--- Records provided ---

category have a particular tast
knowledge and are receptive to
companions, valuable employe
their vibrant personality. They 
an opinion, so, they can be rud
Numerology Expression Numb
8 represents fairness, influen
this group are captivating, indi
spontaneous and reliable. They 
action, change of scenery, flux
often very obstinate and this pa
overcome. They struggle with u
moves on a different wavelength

---
--- Records provided ---

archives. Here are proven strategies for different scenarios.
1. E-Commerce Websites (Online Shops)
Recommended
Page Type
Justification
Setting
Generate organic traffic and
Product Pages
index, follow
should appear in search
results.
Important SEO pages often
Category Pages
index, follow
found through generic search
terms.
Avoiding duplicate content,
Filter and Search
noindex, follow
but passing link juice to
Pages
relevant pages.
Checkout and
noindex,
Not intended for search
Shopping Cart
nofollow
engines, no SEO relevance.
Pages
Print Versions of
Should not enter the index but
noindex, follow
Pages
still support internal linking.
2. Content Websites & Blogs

---

Work request:
Set down precisely the lines above between the line holding "this group are captivating, indi" and the line holding "moves on a different wavelength", inclusive, and nothing beyond them.

Answer to this task:
this group are captivating, indi
spontaneous and reliable. They 
action, change of scenery, flux
often very obstinate and this pa
overcome. They struggle with u
moves on a different wavelength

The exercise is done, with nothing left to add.